La città di Napoli e la Regione Campania stanno registrando un aumento dei casi di epatite A: come spiegato dall'Istituto Superiore di Sanità e dall'Organizzazione Mondiale della Sanità, l'epatite A è un'infiammazione del fegato, diffusa in tutto il mondo, ed è causata dal virus HAV, che si trasmette attraverso l'ingestione di cibo e acqua contaminati o tramite il contatto diretto con una persona infetta. Secondo quanto riportato dai due Istituti, in genere la malattia dura 1-2 settimane e si manifesta con febbre, malessere, nausea o dolori addominali.

La Regione Campania ha comunicato che, al 18 marzo 2026, i casi registrati in tutta la Campania sono complessivamente 133, «con un incremento che richiede la massima attenzione sul fronte della sicurezza alimentare»: per avere un'idea, nei primi 6 mesi del 2025 (ultimi dati disponibili) l'ISS aveva riportato 247 casi di epatite A in tutta Italia.

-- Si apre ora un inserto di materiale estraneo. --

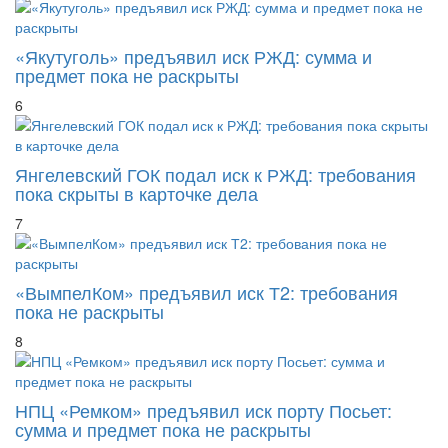
«Якутуголь» предъявил иск РЖД: сумма и
предмет пока не раскрыты
6
Янгелевский ГОК подал иск к РЖД: требования
пока скрыты в карточке дела
7
«ВымпелКом» предъявил иск Т2: требования
пока не раскрыты
8
НПЦ «Ремком» предъявил иск порту Посьет:
сумма и предмет пока не раскрыты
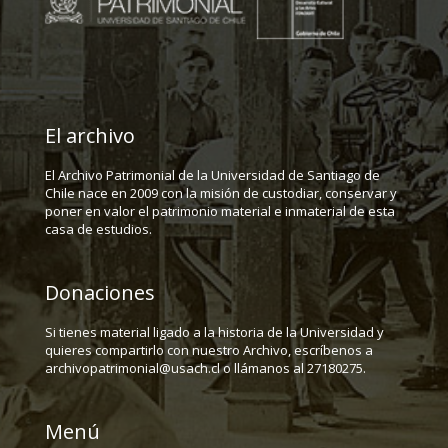
El archivo
El Archivo Patrimonial de la Universidad de Santiago de
Chile nace en 2009 con la misión de custodiar, conservar y
poner en valor el patrimonio material e inmaterial de esta
casa de estudios.
Donaciones
Si tienes material ligado a la historia de la Universidad y
quieres compartirlo con nuestro Archivo, escríbenos a
archivopatrimonial@usach.cl o llámanos al 27180275.
Menú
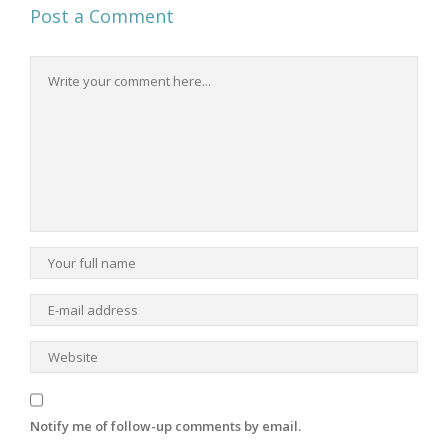
Post a Comment
Notify me of follow-up comments by email.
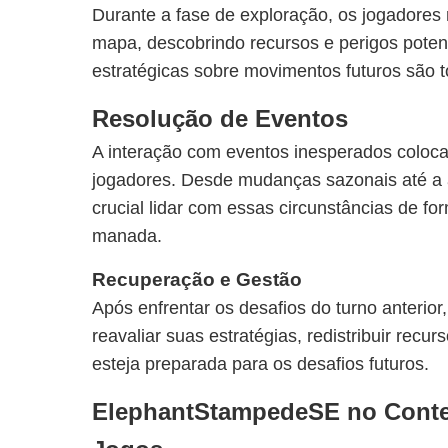
Durante a fase de exploração, os jogadores
mapa, descobrindo recursos e perigos poten
estratégicas sobre movimentos futuros são 
Resolução de Eventos
A interação com eventos inesperados coloca 
jogadores. Desde mudanças sazonais até a 
crucial lidar com essas circunstâncias de fo
manada.
Recuperação e Gestão
Após enfrentar os desafios do turno anterio
reavaliar suas estratégias, redistribuir recu
esteja preparada para os desafios futuros.
ElephantStampedeSE no Conte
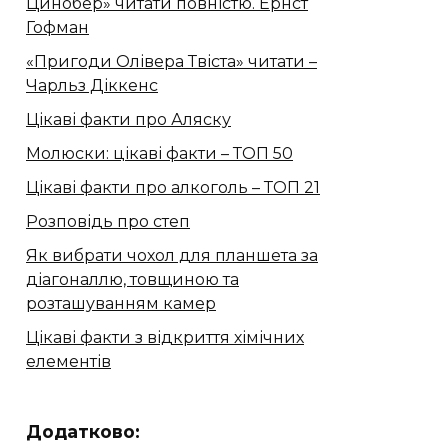
Цинобер» читати повністю. Ернст
Гофман
«Пригоди Олівера Твіста» читати –
Чарльз Діккенс
Цікаві факти про Аляску
Молюски: цікаві факти – ТОП 50
Цікаві факти про алкоголь – ТОП 21
Розповідь про степ
Як вибрати чохол для планшета за
діагоналлю, товщиною та
розташуванням камер
Цікаві факти з відкриття хімічних
елементів
Додатково:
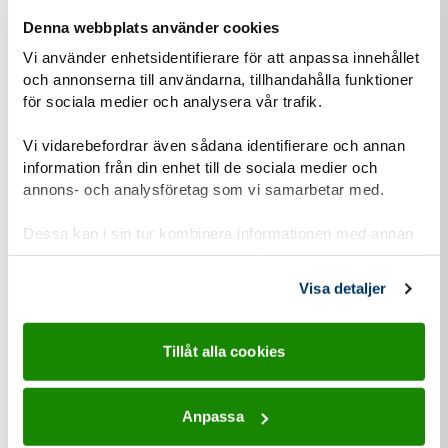
Denna webbplats använder cookies
Vi använder enhetsidentifierare för att anpassa innehållet
Om du har barn som vill vara med, hur gamla är den/de?
och annonserna till användarna, tillhandahålla funktioner
för sociala medier och analysera vår trafik.
Vi vidarebefordrar även sådana identifierare och annan
Hur hittade du hit?
information från din enhet till de sociala medier och
Annons i sociala medier
annons- och analysföretag som vi samarbetar med.
Jag letade själv upp information
Dessa kan i sin tur kombinera informationen med annan
information som du har tillhandahållit eller som de har
En vän/partner tipsade mig
samlat in när du har använt deras tjänster.
Visa detaljer
Submit
Tillåt alla cookies
Anpassa
Personuppgiftshantering under GDPR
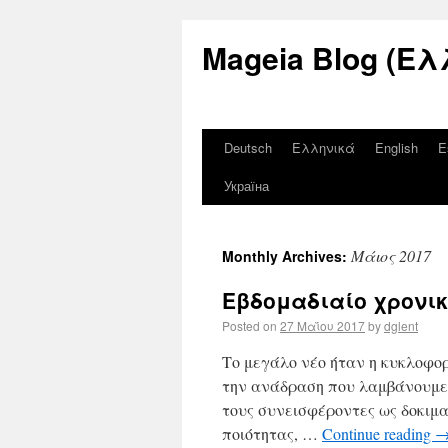
Mageia Blog (Ελ
Deutsch
Ελληνικά
English
E
Україна
Μάιος 2017
Monthly Archives:
Εβδομαδιαίο χρονικ
Posted on
27 Μαΐου 2017
by
dglent
Το μεγάλο νέο ήταν η κυκλοφορ
την ανάδραση που λαμβάνουμε,
τους συνεισφέροντες ως δοκιμα
ποιότητας, …
Continue reading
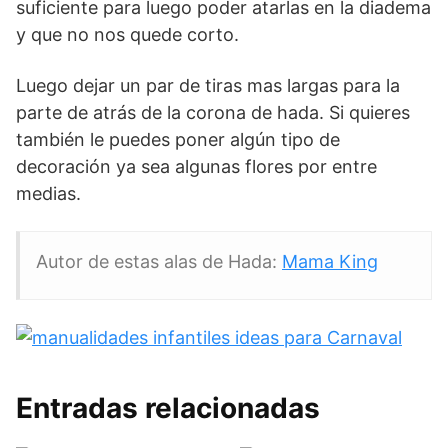
suficiente para luego poder atarlas en la diadema
y que no nos quede corto.
Luego dejar un par de tiras mas largas para la
parte de atrás de la corona de hada. Si quieres
también le puedes poner algún tipo de
decoración ya sea algunas flores por entre
medias.
Autor de estas alas de Hada:
Mama King
Entradas relacionadas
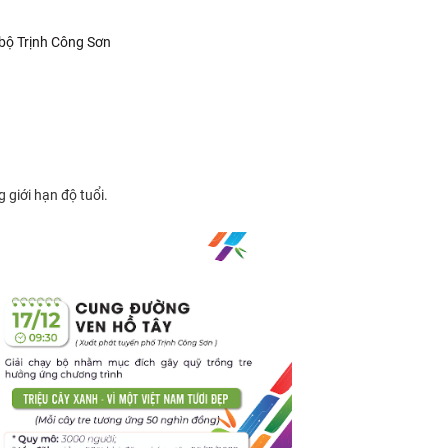
 bộ Trịnh Công Sơn
 giới hạn độ tuổi.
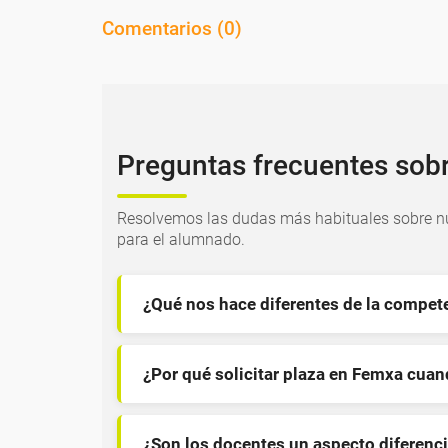
Comentarios (
0
)
Preguntas frecuentes sob
Resolvemos las dudas más habituales sobre nu
para el alumnado.
¿Qué nos hace diferentes de la compet
¿Por qué solicitar plaza en Femxa cua
¿Son los docentes un aspecto diferenci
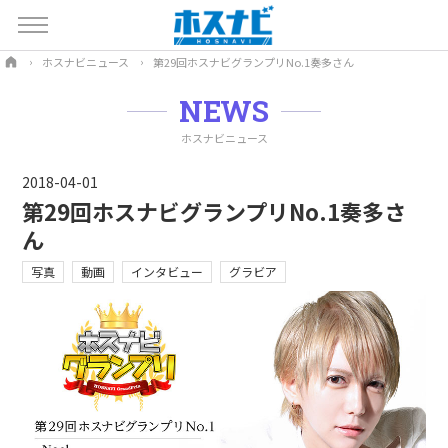
ホスナビニュース
第29回ホスナビグランプリNo.1奏多さん
NEWS
ホスナビニュース
2018-04-01
第29回ホスナビグランプリNo.1奏多さ
ん
写真
動画
インタビュー
グラビア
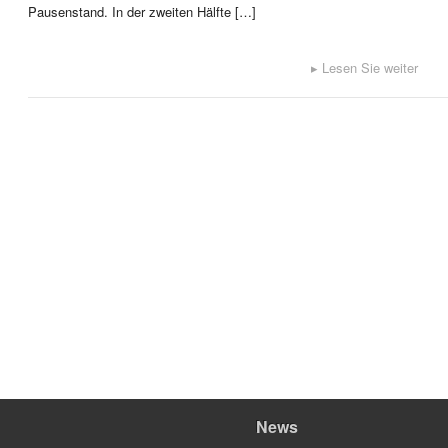
Pausenstand. In der zweiten Hälfte […]
▸
Lesen Sie weiter
News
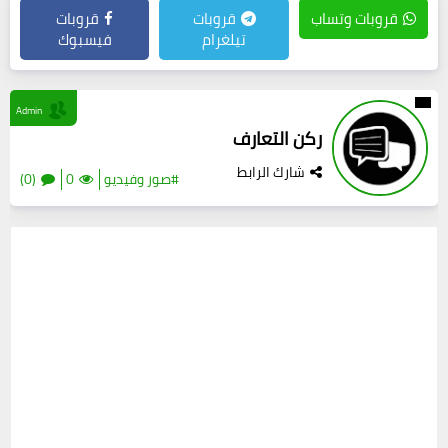
قروبات وتساب
قروبات
قروبات
تيلغرام
فيسبوك
Admin
ركن التعارف
شارك الرابط
#صور وفيديو
0
(0)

L'Azienda Ospedaliera dei Colli di Napoli ha però confermato che al momento «non sussiste alcuna emergenza», con «la situazione al pronto soccorso che si mantiene complessivamente stabile. Il flusso di nuovi accessi si mantiene al momento moderato, senza evidenze di criticità nella gestione clinica e organizzativa».

Il Comune di Napoli ha comunque adottato una serie di misure per il contenimento del virus, raccomandando ai cittadini una serie di indicazioni per ridurre la possibilità di contrarre la malattia, come evitare il consumo di frutti di mare crudi o lavare bene gli alimenti vegetali sotto acqua corrente e con l'utilizzo di soluzioni disinfettanti.

Disclaimer: questo articolo è puramente divulgativo, non vuole dare alcuna indicazione medica o terapeutica. Vi invitiamo a rivolgervi al vostro medico curante per qualsiasi consiglio di tipo terapeutico.

Che cos'è il virus responsabile dell'epatite A e i possibili sintomi secondo OMS e ISS

Come riportato dall'Organizzazione Mondiale della Sanità, l'epatite A è un'infiammazione del fegato causata dal virus HAV. Questo virus si diffonde principalmente «quando una persona non infetta (e non vaccinata) ingerisce cibo o acqua contaminati dalle feci di una persona infetta». Più nello specifico, l'Istituto Superiore di Sanità evidenzia come il contagio avvenga generalmente «per contatto diretto da persona a persona o attraverso il consumo di acqua o di alcuni cibi crudi (o non cotti a sufficienza), soprattutto molluschi, allevati in acque contaminate da scarichi fognari contenenti il virus».

Ecco perché l'epatite A è più comune nei Paesi a basso e medio reddito dove ci sono scarse condizioni igienico-sanitarie e pratiche igieniche inadeguate.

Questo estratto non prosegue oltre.